L’objectif de ce colloque est de présenter au grand public :
• l’histoire de la nomination des nouveaux libres dans les sociétés françaises postesclavagistes,
• les sources et les acteurs de la saisie des noms des nouveaux libres,
• la politique mémorielle qui sous-tend la réalisation de ce mémorial,
• le mémorial national ainsi que le mémorial virtuel qui l’accompagne.
10h Ouverture
10h10 Introduction
« D’esclaves à citoyens : évocation du contexte de l’esclavage dans les colonies françaises et
son abolition »
par Frédéric Régent, missionné par M. le Premier ministre comme conseiller scientifique du
projet du Mémorial des Tuileries
10h30 Table ronde
Le processus d’attribution des noms en Guadeloupe, en Guyane, en Martinique et à la
Réunion : les documents des archives
Le décret du 27 avril 1848 fait de plus de 70 % des Guadeloupéens, des Guyanais, des
Martiniquais et des Réunionnais, des citoyens français. Cette première table-ronde s’intéressera
aux modalités d’élaboration et de conservation des registres des nouveaux libres ou
d’individualité.
Intervenants
Benoît Jullien, directeur des Archives départementales de la Guadeloupe
Georges Rech, directeur des Archives territoriales de Guyane
Karole Fontaine, directrice des Archives territoriales de Martinique
Damien Vaïsse, directeur des Archives départementales de la Réunion
Modérateur
Vincent Cousseau, maître de conférences, Université de Limoges
12h Débat / questions
12h15-13h45 Pause
13h45 Table ronde
Le travail des associations, des généalogistes et des chercheurs pour saisir les noms de la
liberté
Le recueil des noms a été un des moyens utilisés comme outils pour inverser le stigmate de
l’esclave. Si la mise en valeur des combattants (Toussant Louverture, Delgrés) ou d’écrivains
célèbres (Alexandre Dumas) peut aider à cet objectif, la réhabilitation de la mémoire des
esclaves eux-mêmes est le moyen qui a démontré l’efficacité la plus grande. Le travail de
mémoire effectué à partir des registres de nomination a montré qu’il était possible d’utiliser les
archives de la période esclavagiste pour construire une mémoire apaisée et positive de cette
période.
Intervenants
Alex Bourdon, président de l’AMARHISFA (Association Martiniquaise de Recherche sur
l’Histoire des Familles)
Gilles Gérard, anthropologue de la Réunion
Jean-Yves Prudentos, CM98, Guadeloupe
Kristen Sarge, collectivité territoriale de la Guyane
Modératrice
Dominique Taffin, directrice de la Fondation pour la mémoire de l’esclavage et de ses
abolitions
15h15 Débat / questions
15h30 Grand témoignage
« Un Mémorial aux victimes de l’esclavage : quels objectifs ? »

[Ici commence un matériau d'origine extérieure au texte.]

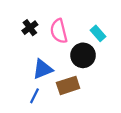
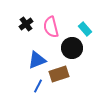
blue line: (35, 96) -> (38, 86), moved

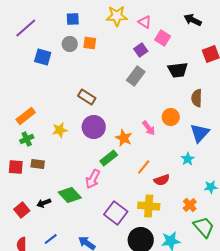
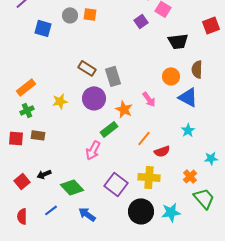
gray rectangle: (136, 76) -> (113, 76), moved, turned -54
orange circle: (171, 117) -> (171, 76), moved
blue triangle: (200, 133) -> (188, 97), moved, turned -45
green diamond: (70, 195) -> (72, 187), moved

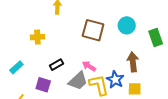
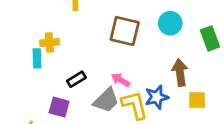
cyan rectangle: (16, 67) -> (37, 58), moved, turned -48
blue star: (115, 80) -> (157, 97), turned 30
yellow square: (135, 89) -> (197, 100), moved

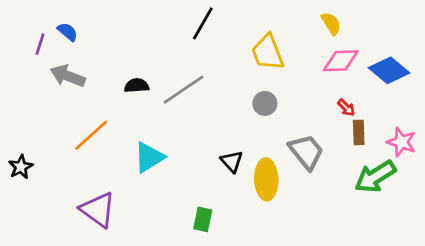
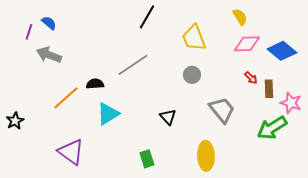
black semicircle: (137, 86) -> (95, 84), moved
brown rectangle: (359, 132) -> (269, 89), moved
yellow ellipse: (266, 179) -> (206, 156), moved
green rectangle: (203, 219) -> (147, 159), turned -30

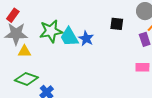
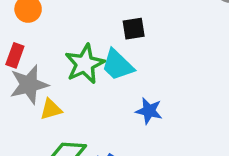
black square: (117, 24) -> (134, 29), moved
blue star: (86, 38) -> (149, 111), moved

par Serge Romana, membre du comité d’orientation du Mémorial
16h Table-ronde
La nécessité d’un mémorial des victimes de l’esclavage
Grâce au travail considérable de recherche en archives et de documentation réalisé par les
acteurs de la mémoire et les chercheurs, les noms et prénoms des nouveaux libres sont destinés
à être inscrits de manière permanente dans l’espace public, sous une forme et selon des
modalités à concevoir par l’artiste qui sera retenu. Ces noms, différents de ceux des maîtres,
attribués par des officiers d’état civil, constituent un symbole fort de leur entrée dans la
citoyenneté.
La mise en valeur de ces noms, aujourd’hui portés par des millions de Français, facilitera
l’affiliation de ces derniers à leurs aïeux. Ces noms exposés permettront à tous de se souvenir
et de rendre hommage à ces hommes et à ces femmes qui ont souffert de l’esclavage.

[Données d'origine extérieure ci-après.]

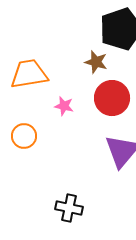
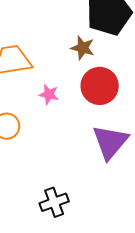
black cross: (69, 208) -> (54, 202), turned -32

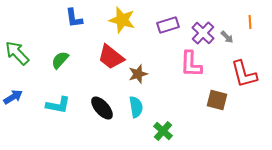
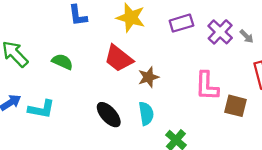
green semicircle: (60, 60) -> (62, 62), turned 72
pink L-shape: (191, 64) -> (207, 86), moved
cyan L-shape: (58, 105) -> (41, 109), moved

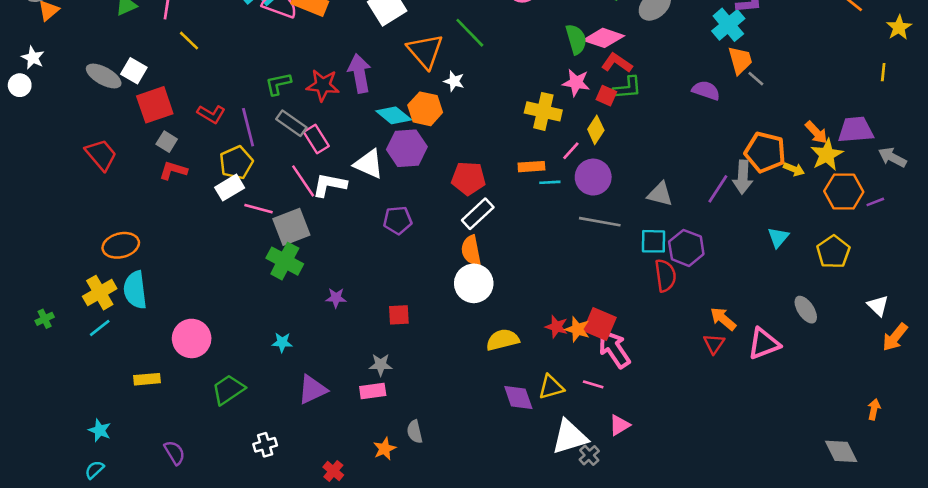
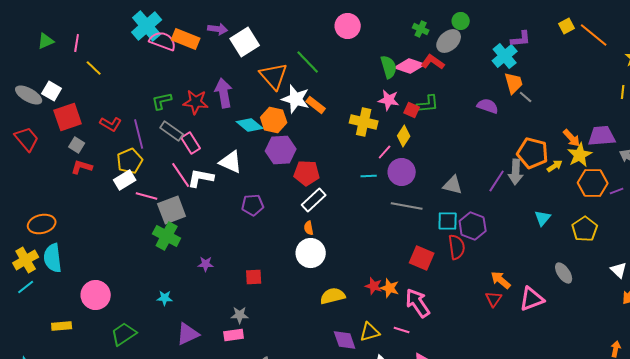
red L-shape: (617, 63) -> (433, 62), moved
white star: (454, 81) -> (296, 99), size x1.8
purple hexagon: (407, 148) -> (281, 150), moved
red trapezoid: (101, 155) -> (27, 139), moved
orange rectangle: (531, 167) -> (316, 105), moved, turned 42
yellow arrow: (794, 169) -> (555, 166), turned -56
orange semicircle: (471, 251) -> (309, 228), size x0.6
red square: (600, 324) -> (422, 258), moved

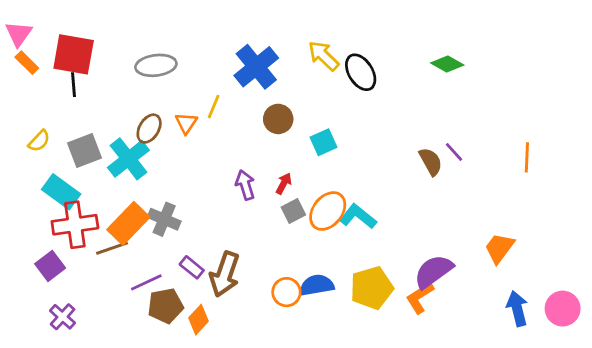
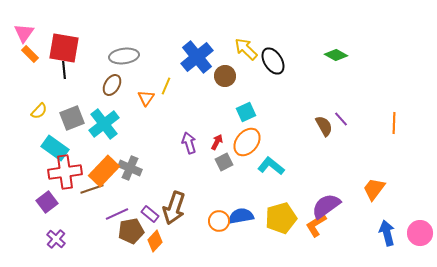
brown circle: (278, 119) -> (225, 76), moved
brown ellipse: (149, 129) -> (112, 85), moved
orange ellipse: (328, 211) -> (247, 142), moved
purple rectangle: (192, 267) -> (150, 214), moved

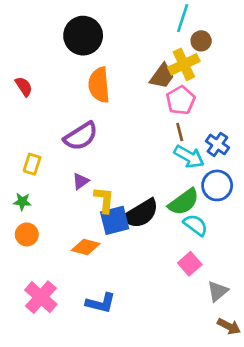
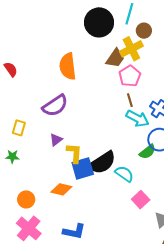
black circle: (83, 36) -> (99, 22), moved
green semicircle: (184, 202) -> (147, 152), moved, size x0.7
cyan semicircle: (196, 225) -> (124, 174), moved
orange circle: (27, 234) -> (26, 199), moved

Le projet de Mémorial est le résultat d’un travail de mémoire développé depuis la marche du
23 mai 1998. Celui-ci a comme objectif d’inverser la valence du stigmate de l’esclave pour
combattre une mémoire triste de l’esclavage, une mémoire pleine de ressentiment. Un de ces
axes forts est la construction de monuments portant les noms des esclaves exhumés des archives
après un travail de plus de 20 ans réalisé par quelques associations mémorielles. De tels
monuments de ce type ont éclos depuis 2013 en région parisienne, en Guadeloupe, en Guyane
et en Martinique. La profonde émotion qui accompagne les cérémonies d’hommage aux
esclaves autour de ces monuments, les longues files des descendants qui « viennent retrouver
le nom de leurs aïeux » lors de ces cérémonies, démontre à quel point ceux-ci servent le
traitement de la honte de l’origine servile et de la désaffiliation des descendants à leurs aïeux.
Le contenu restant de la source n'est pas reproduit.